Machine Learning (ML), Artificial Intelligence (AI), and Deep Learning (DL) have moved from the research end of embedded systems development into real-world applications. These methodologies are in use to support the solution to problems that traditional control algorithms either cannot solve or solve at a high computational cost. Adopting a new technology means understanding the advantages and disadvantages of the technology. Today I want to talk about the novel input problem and how it can result in critical system faults.
Name that tune

ML/AI/DL systems have made huge strides in their ability to classify inputs into reasoned guesses. Recently Google announced a “name that tune” feature that allows users to provide a snippet and google will try to name that tune. In my 5 test cases it got 4 out of 5 right. The one it got wrong was John Cage’s 4’33”. It got it wrong because it is a song with no sound, something that falls outside all of the classification categories.
Conceptually understanding a black box

ML/AI/DL systems are notoriously black box systems, e.g. what goes on inside is not known or in a functional sense, knowable. But, there is a way of thinking of them that can help with the design of the complete controls system. ML/AI/DL systems can be thought of as “self taught” expert systems.
They “ask” themselves a set of questions, and for each question they guide down to a set of probabilities to the final “answer.”

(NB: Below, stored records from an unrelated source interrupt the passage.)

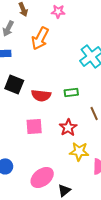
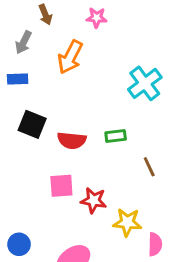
red star: (68, 127) -> (94, 200), moved, turned -30

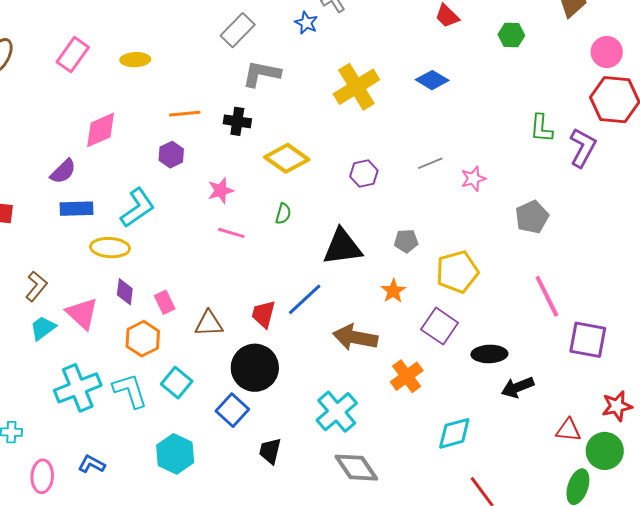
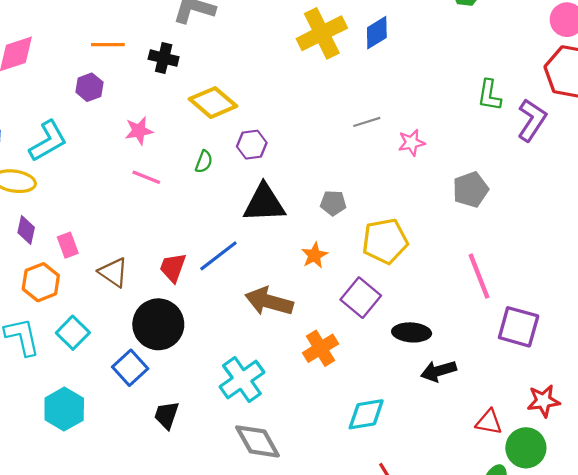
blue diamond: (432, 80) -> (377, 33), turned -68
yellow cross: (356, 87) -> (322, 33), moved
purple hexagon: (364, 174) -> (252, 145), moved
brown triangle: (209, 324) -> (113, 272), turned 32

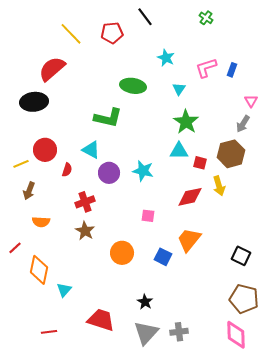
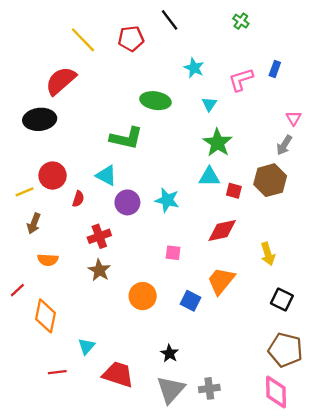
blue rectangle: (232, 70) -> (275, 69), moved
yellow arrow: (219, 186) -> (268, 254), moved
cyan triangle: (64, 290) -> (86, 346), moved
red line: (49, 332) -> (57, 372), moved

The ideal system works like this:
- I know what this is: It is a hot dog!
- I know the type of thing it is: It is a type of sausage
- I know the general class of things: it is food
- I don’t know what it is: but I think it is safe
- I don’t know what it is: it may not be safe
Depending on the type of system you are designing you may need to reject the results for anything that comes back 3 or lower in the list.
I don’t know: it may not be safe

Crying wolf, that is to say alerting when there is not a good reason to alert, is the curse of all ML/AI/DL systems. At the same time, as ML/AI/DL systems are often used in safety critical systems they need to have a better safe then sorry approach to input response. The first answer? A graduated response.

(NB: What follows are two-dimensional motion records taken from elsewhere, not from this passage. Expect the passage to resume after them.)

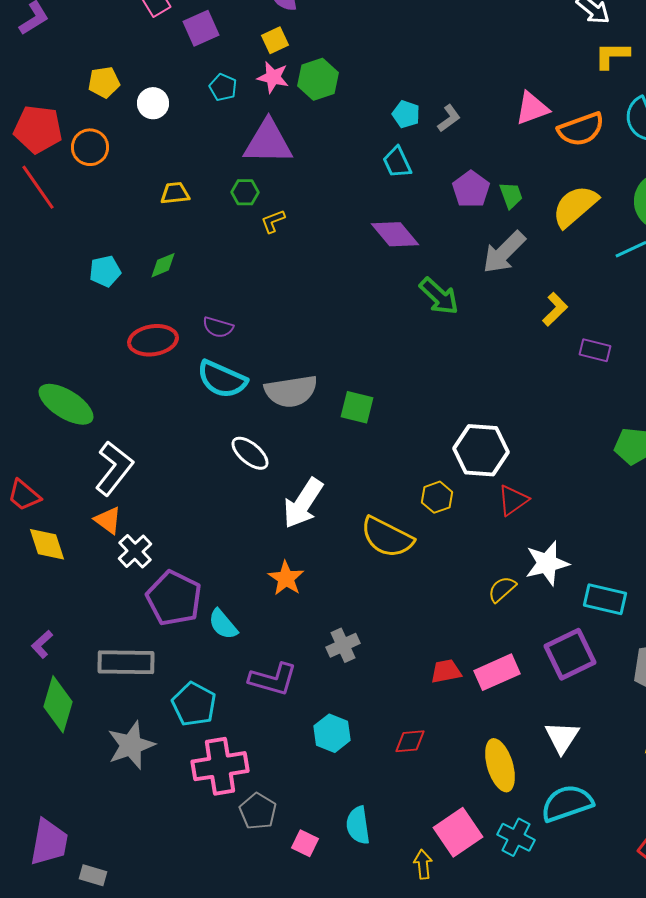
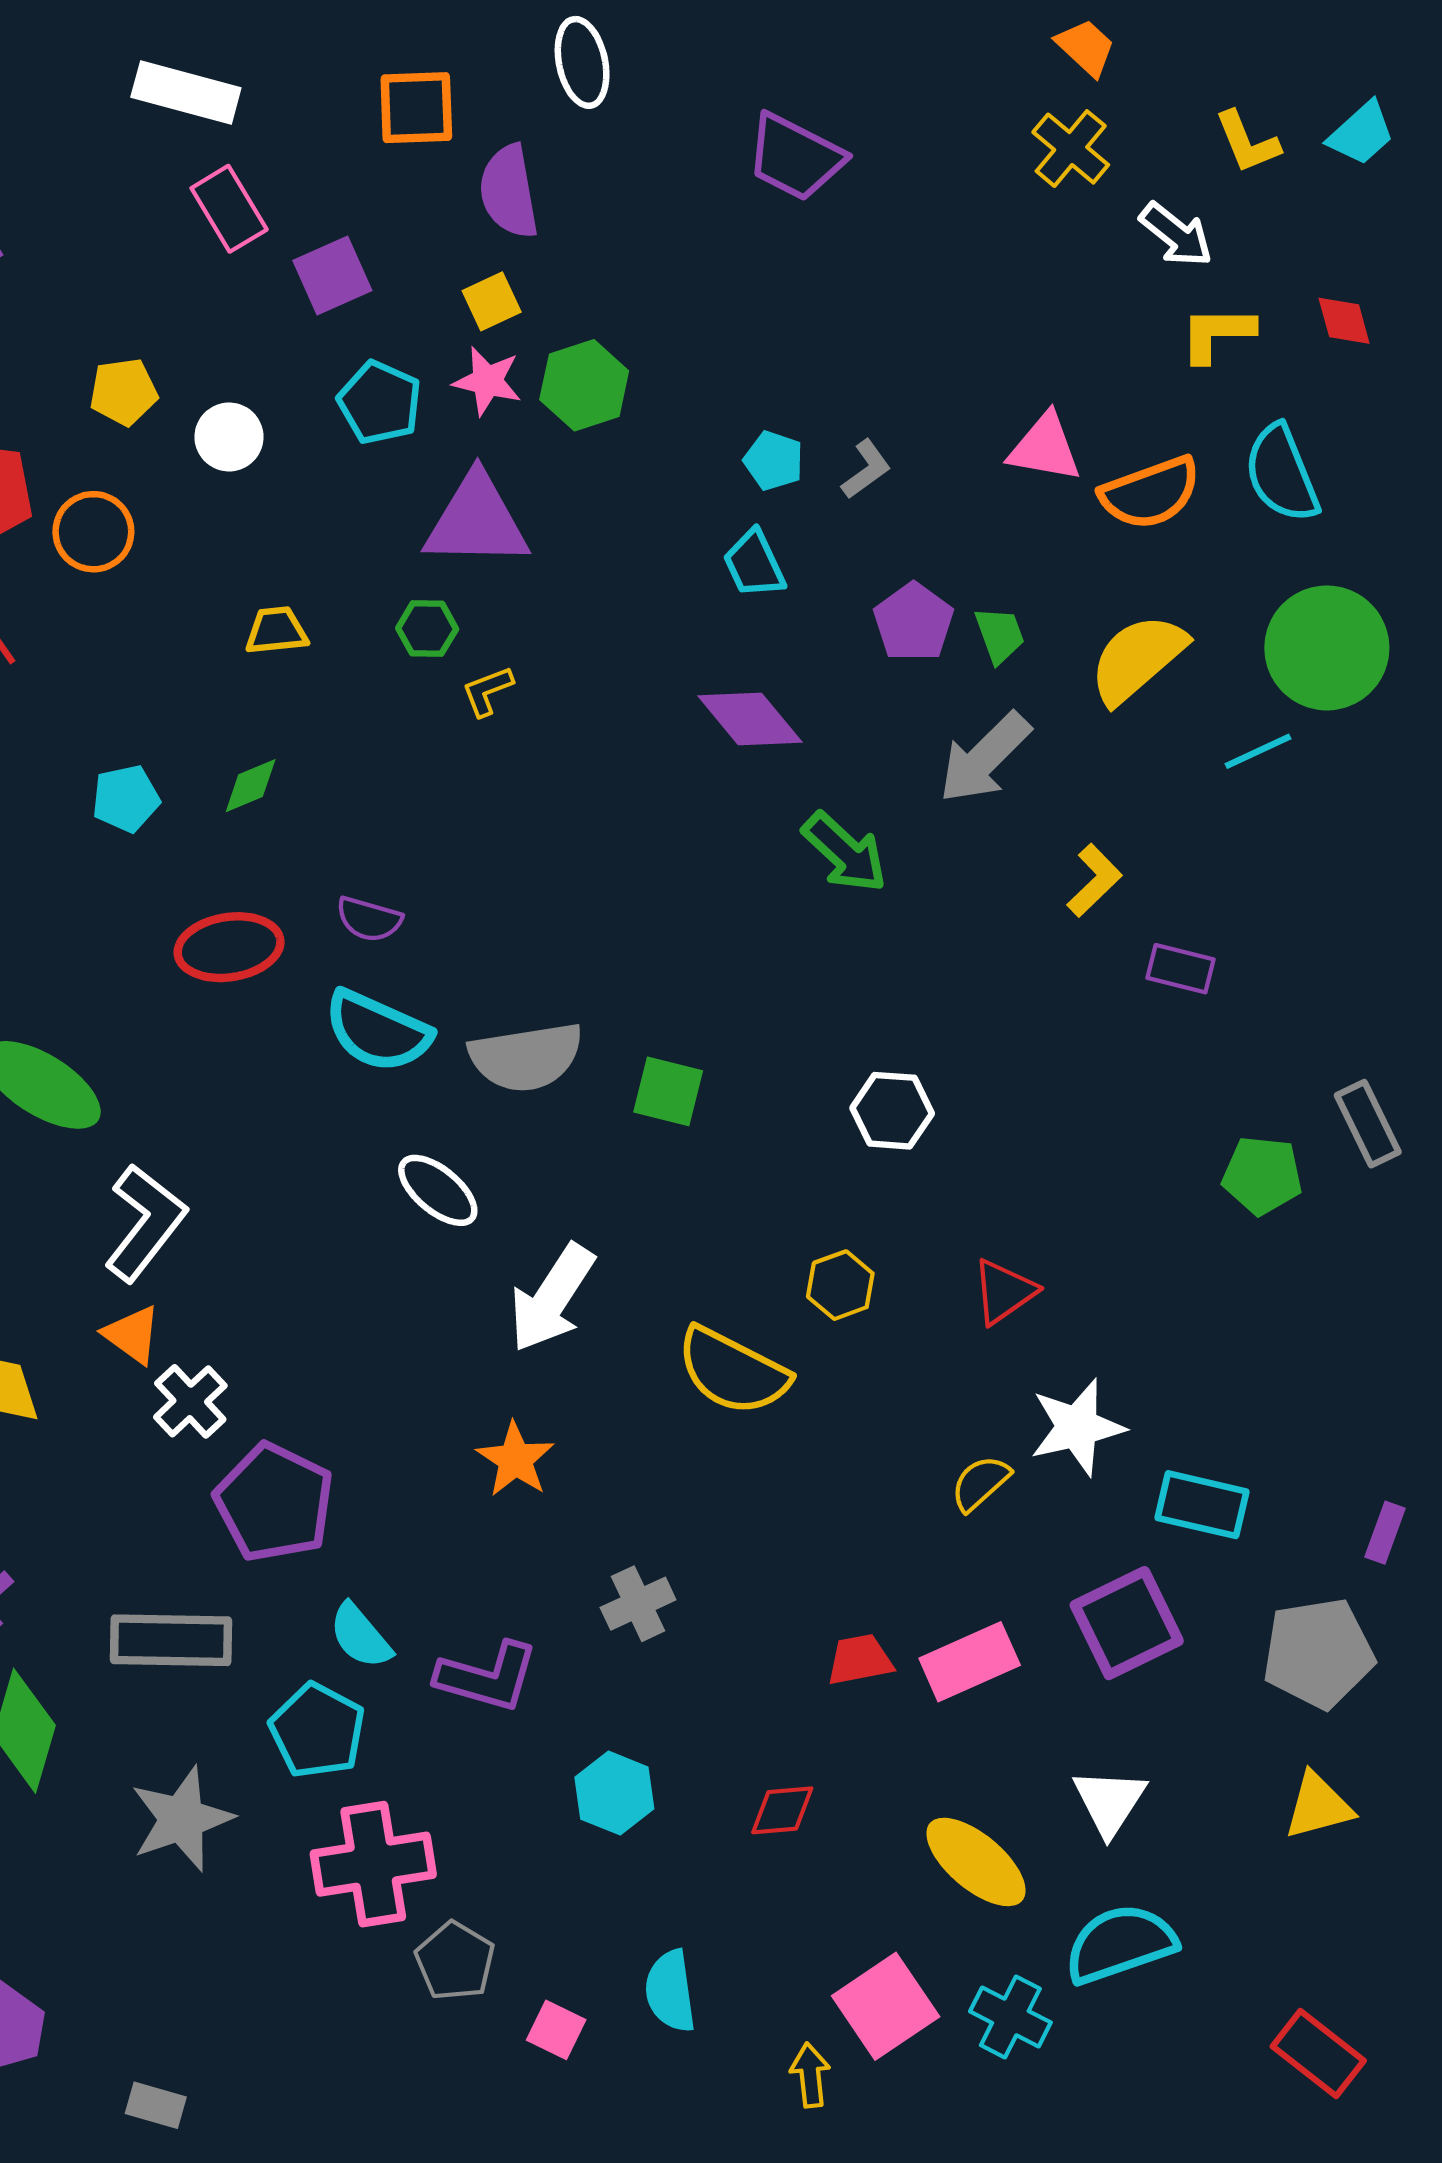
cyan pentagon: (223, 87) -> (380, 403), size x1.4
pink triangle: (532, 108) -> (1045, 448), turned 30
white hexagon: (481, 450) -> (892, 1111), moved, size x0.7
cyan semicircle: (223, 624) -> (360, 1636), moved
yellow ellipse: (500, 765) -> (976, 1862), turned -33
gray rectangle: (93, 875) -> (156, 2105), moved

In most cases the warning can be responded to in stages. First “slow down” the rate of the event happening; use that time to re-evaluate the alert. If the conditions continue to merit, then “stop.”
The second approach? Stop. If you have a safety critical system, “fail safe” should always be prioritized over continued operation. Ideally the data gathered can be used as part of a DevOps workflow so that in the future the “correct” approach can be followed.